_WORK TO COMPLETE_
Without including any pictures, reproduce the full listing exactly.

+-------+

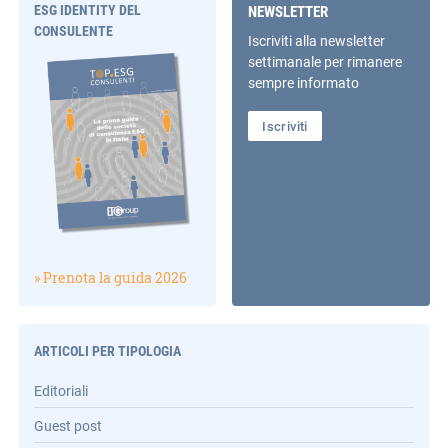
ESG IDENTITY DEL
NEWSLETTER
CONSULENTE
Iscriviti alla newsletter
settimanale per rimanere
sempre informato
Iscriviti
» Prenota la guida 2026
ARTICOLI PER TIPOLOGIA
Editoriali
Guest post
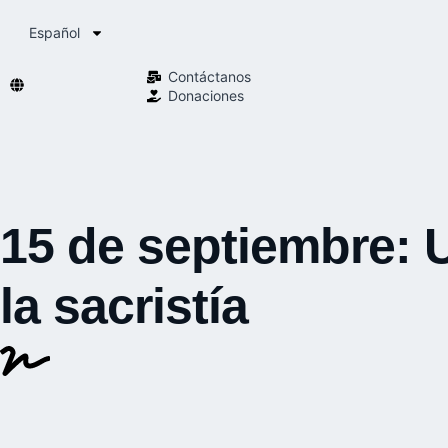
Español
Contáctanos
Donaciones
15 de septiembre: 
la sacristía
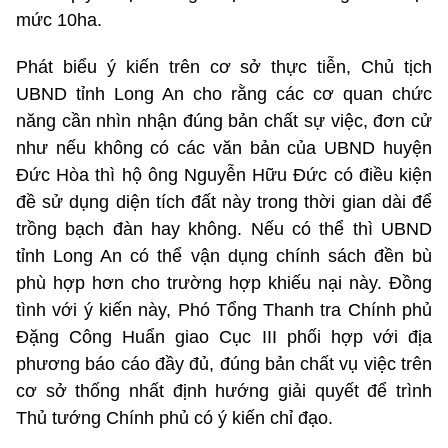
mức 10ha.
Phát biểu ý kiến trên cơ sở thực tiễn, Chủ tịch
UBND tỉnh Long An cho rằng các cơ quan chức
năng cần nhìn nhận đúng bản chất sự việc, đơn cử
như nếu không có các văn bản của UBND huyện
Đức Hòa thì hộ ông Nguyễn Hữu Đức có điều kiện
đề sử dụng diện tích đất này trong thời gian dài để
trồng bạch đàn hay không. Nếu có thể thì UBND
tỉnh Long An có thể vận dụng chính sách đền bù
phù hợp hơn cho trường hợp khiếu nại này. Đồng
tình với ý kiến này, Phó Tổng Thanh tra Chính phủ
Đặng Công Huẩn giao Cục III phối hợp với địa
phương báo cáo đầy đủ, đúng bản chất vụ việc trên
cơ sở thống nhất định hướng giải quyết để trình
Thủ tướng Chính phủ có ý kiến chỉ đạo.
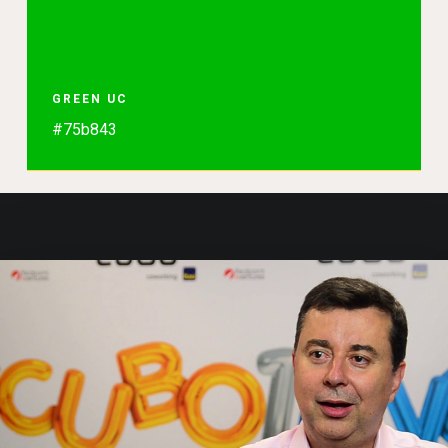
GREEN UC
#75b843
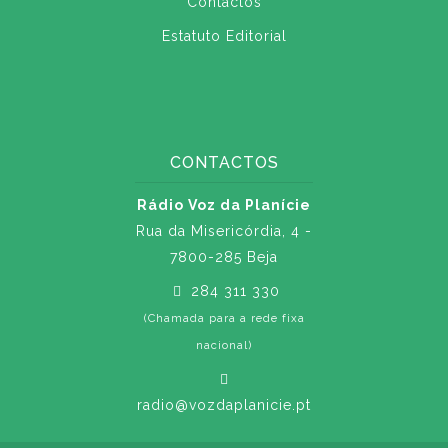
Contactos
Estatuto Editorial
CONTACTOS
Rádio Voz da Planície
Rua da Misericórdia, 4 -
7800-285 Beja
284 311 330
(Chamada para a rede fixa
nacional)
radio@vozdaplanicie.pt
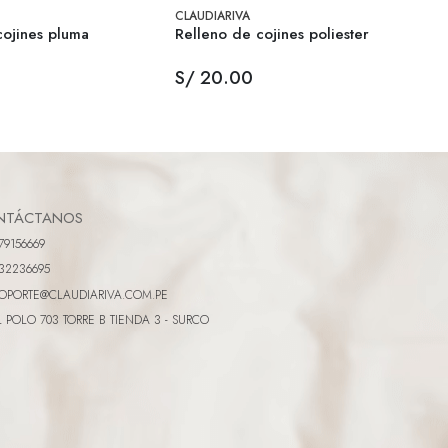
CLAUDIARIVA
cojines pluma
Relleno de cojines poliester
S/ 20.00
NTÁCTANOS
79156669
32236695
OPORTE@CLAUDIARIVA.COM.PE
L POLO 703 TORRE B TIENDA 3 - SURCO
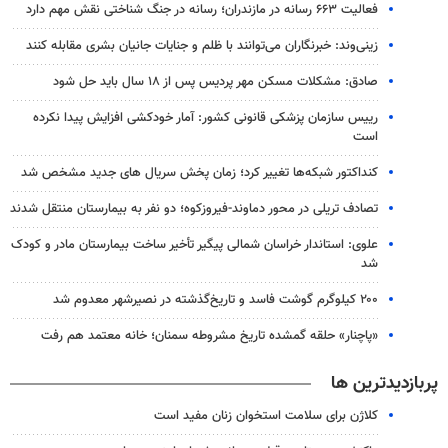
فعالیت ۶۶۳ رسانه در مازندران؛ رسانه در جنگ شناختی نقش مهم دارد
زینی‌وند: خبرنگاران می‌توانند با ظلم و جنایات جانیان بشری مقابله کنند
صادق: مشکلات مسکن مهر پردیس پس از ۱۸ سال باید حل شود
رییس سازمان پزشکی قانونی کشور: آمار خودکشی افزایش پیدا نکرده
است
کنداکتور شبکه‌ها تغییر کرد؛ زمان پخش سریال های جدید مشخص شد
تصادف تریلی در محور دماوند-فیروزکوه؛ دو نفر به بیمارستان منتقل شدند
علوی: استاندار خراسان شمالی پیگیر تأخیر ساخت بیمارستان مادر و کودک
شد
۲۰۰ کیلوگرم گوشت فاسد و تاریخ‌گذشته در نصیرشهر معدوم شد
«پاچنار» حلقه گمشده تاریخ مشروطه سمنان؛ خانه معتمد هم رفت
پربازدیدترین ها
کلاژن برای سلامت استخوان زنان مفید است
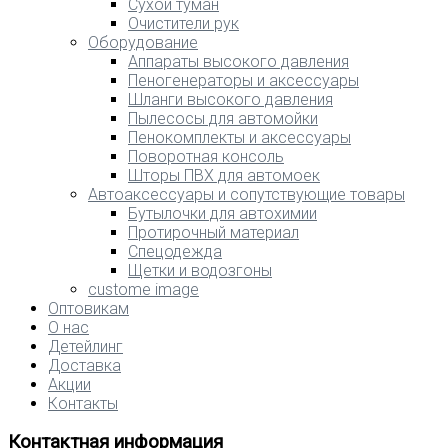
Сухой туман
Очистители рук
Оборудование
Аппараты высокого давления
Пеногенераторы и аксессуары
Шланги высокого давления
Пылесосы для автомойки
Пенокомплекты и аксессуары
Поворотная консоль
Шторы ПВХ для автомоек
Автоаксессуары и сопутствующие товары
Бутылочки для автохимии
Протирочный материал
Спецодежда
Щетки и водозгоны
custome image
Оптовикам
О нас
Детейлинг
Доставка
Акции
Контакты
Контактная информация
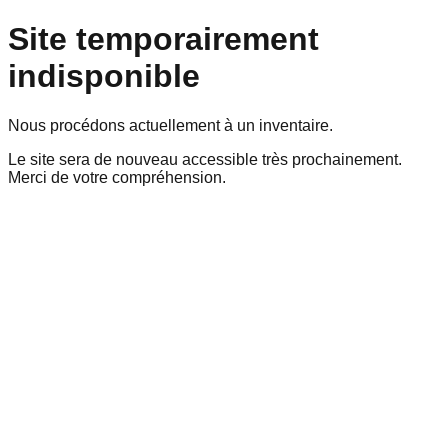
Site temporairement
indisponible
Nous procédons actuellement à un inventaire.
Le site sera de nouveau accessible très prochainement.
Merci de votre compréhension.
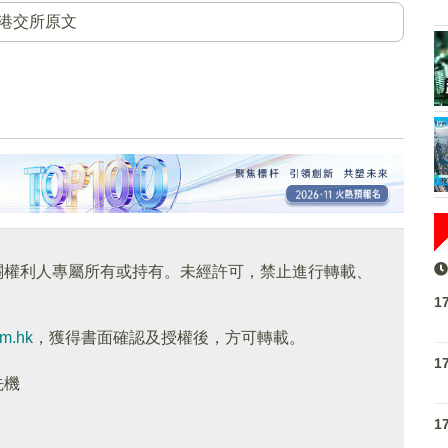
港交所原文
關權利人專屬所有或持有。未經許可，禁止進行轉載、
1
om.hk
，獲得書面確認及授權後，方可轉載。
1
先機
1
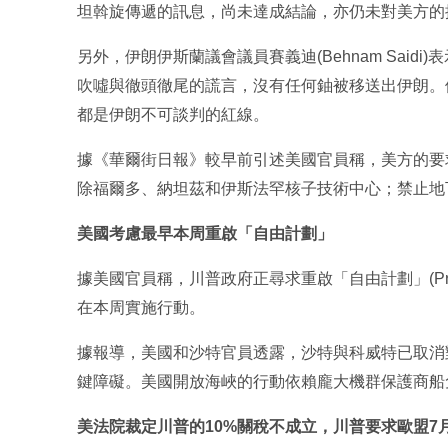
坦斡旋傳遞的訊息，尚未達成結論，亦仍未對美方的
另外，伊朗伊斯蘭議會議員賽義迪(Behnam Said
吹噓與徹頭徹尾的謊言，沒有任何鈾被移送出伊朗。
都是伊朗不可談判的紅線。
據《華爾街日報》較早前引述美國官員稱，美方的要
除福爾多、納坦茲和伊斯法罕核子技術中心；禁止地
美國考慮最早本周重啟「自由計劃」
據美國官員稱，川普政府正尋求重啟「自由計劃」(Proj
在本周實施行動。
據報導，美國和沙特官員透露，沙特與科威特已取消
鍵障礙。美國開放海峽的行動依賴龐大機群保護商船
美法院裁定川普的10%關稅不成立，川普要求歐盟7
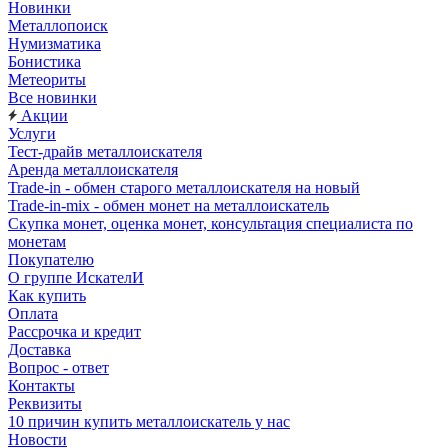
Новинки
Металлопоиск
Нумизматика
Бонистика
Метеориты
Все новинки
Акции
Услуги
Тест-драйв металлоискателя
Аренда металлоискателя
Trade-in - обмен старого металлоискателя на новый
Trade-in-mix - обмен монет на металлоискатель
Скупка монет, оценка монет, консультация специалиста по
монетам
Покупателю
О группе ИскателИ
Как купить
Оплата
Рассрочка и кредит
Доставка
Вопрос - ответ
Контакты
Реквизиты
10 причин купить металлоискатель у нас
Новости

+-------+

_FINAL ANSWER_
ESG IDENTITY DEL
NEWSLETTER
CONSULENTE
Iscriviti alla newsletter
settimanale per rimanere
sempre informato
Iscriviti
» Prenota la guida 2026
ARTICOLI PER TIPOLOGIA
Editoriali
Guest post
Español
Contáctanos
Donaciones
15 de septiembre: 
la sacristía
mức 10ha.
Phát biểu ý kiến trên cơ sở thực tiễn, Chủ tịch
UBND tỉnh Long An cho rằng các cơ quan chức
năng cần nhìn nhận đúng bản chất sự việc, đơn cử
như nếu không có các văn bản của UBND huyện
Đức Hòa thì hộ ông Nguyễn Hữu Đức có điều kiện
đề sử dụng diện tích đất này trong thời gian dài để
trồng bạch đàn hay không. Nếu có thể thì UBND
tỉnh Long An có thể vận dụng chính sách đền bù
phù hợp hơn cho trường hợp khiếu nại này. Đồng
tình với ý kiến này, Phó Tổng Thanh tra Chính phủ
Đặng Công Huẩn giao Cục III phối hợp với địa
phương báo cáo đầy đủ, đúng bản chất vụ việc trên
cơ sở thống nhất định hướng giải quyết để trình
Thủ tướng Chính phủ có ý kiến chỉ đạo.
GREEN UC
#75b843
Contactos
Estatuto Editorial
CONTACTOS
Rádio Voz da Planície
Rua da Misericórdia, 4 -
7800-285 Beja
284 311 330
(Chamada para a rede fixa
nacional)
radio@vozdaplanicie.pt
CLAUDIARIVA
cojines pluma
Relleno de cojines poliester
S/ 20.00
NTÁCTANOS
79156669
32236695
OPORTE@CLAUDIARIVA.COM.PE
L POLO 703 TORRE B TIENDA 3 - SURCO
فعالیت ۶۶۳ رسانه در مازندران؛ رسانه در جنگ شناختی نقش مهم دارد
زینی‌وند: خبرنگاران می‌توانند با ظلم و جنایات جانیان بشری مقابله کنند
صادق: مشکلات مسکن مهر پردیس پس از ۱۸ سال باید حل شود
رییس سازمان پزشکی قانونی کشور: آمار خودکشی افزایش پیدا نکرده
است
کنداکتور شبکه‌ها تغییر کرد؛ زمان پخش سریال های جدید مشخص شد
تصادف تریلی در محور دماوند-فیروزکوه؛ دو نفر به بیمارستان منتقل شدند
علوی: استاندار خراسان شمالی پیگیر تأخیر ساخت بیمارستان مادر و کودک
شد
۲۰۰ کیلوگرم گوشت فاسد و تاریخ‌گذشته در نصیرشهر معدوم شد
«پاچنار» حلقه گمشده تاریخ مشروطه سمنان؛ خانه معتمد هم رفت
پربازدیدترین ها
کلاژن برای سلامت استخوان زنان مفید است
Сухой туман
Очистители рук
Оборудование
Аппараты высокого давления
Пеногенераторы и аксессуары
Шланги высокого давления
Пылесосы для автомойки
Пенокомплекты и аксессуары
Поворотная консоль
Шторы ПВХ для автомоек
Автоаксессуары и сопутствующие товары
Бутылочки для автохимии
Протирочный материал
Спецодежда
Щетки и водозгоны
custome image
Оптовикам
О нас
Детейлинг
Доставка
Акции
Контакты
Контактная информация
Site temporairement
indisponible
Nous procédons actuellement à un inventaire.
Le site sera de nouveau accessible très prochainement.
Merci de votre compréhension.
港交所原文
關權利人專屬所有或持有。未經許可，禁止進行轉載、
1
om.hk
，獲得書面確認及授權後，方可轉載。
1
先機
1
坦斡旋傳遞的訊息，尚未達成結論，亦仍未對美方的
另外，伊朗伊斯蘭議會議員賽義迪(Behnam Said
吹噓與徹頭徹尾的謊言，沒有任何鈾被移送出伊朗。
都是伊朗不可談判的紅線。
據《華爾街日報》較早前引述美國官員稱，美方的要
除福爾多、納坦茲和伊斯法罕核子技術中心；禁止地
美國考慮最早本周重啟「自由計劃」
據美國官員稱，川普政府正尋求重啟「自由計劃」(Proj
在本周實施行動。
據報導，美國和沙特官員透露，沙特與科威特已取消
鍵障礙。美國開放海峽的行動依賴龐大機群保護商船
美法院裁定川普的10%關稅不成立，川普要求歐盟7
Новинки
Металлопоиск
Нумизматика
Бонистика
Метеориты
Все новинки
Акции
Услуги
Тест-драйв металлоискателя
Аренда металлоискателя
Trade-in - обмен старого металлоискателя на новый
Trade-in-mix - обмен монет на металлоискатель
Скупка монет, оценка монет, консультация специалиста по
монетам
Покупателю
О группе ИскателИ
Как купить
Оплата
Рассрочка и кредит
Доставка
Вопрос - ответ
Контакты
Реквизиты
10 причин купить металлоискатель у нас
Новости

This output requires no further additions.